(Beginning of Excerpted records)
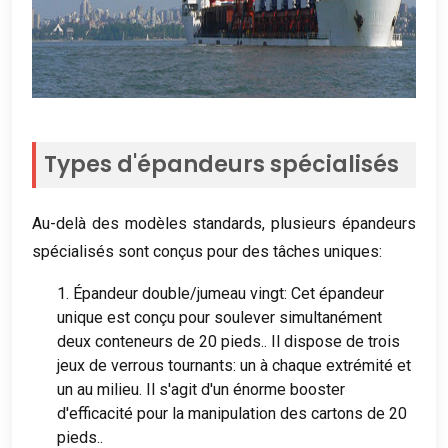
Types d'épandeurs spécialisés
Au-delà des modèles standards, plusieurs épandeurs
spécialisés sont conçus pour des tâches uniques:
1. Épandeur double/jumeau vingt: Cet épandeur
unique est conçu pour soulever simultanément
deux conteneurs de 20 pieds.. Il dispose de trois
jeux de verrous tournants: un à chaque extrémité et
un au milieu. Il s'agit d'un énorme booster
d'efficacité pour la manipulation des cartons de 20
pieds..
(End of Excerpted records)
» **Description of the task**
When you copy the data above, reproduce each line exactly and skip every image.

» **Task answer**
Types d'épandeurs spécialisés
Au-delà des modèles standards, plusieurs épandeurs
spécialisés sont conçus pour des tâches uniques:
1. Épandeur double/jumeau vingt: Cet épandeur
unique est conçu pour soulever simultanément
deux conteneurs de 20 pieds.. Il dispose de trois
jeux de verrous tournants: un à chaque extrémité et
un au milieu. Il s'agit d'un énorme booster
d'efficacité pour la manipulation des cartons de 20
pieds..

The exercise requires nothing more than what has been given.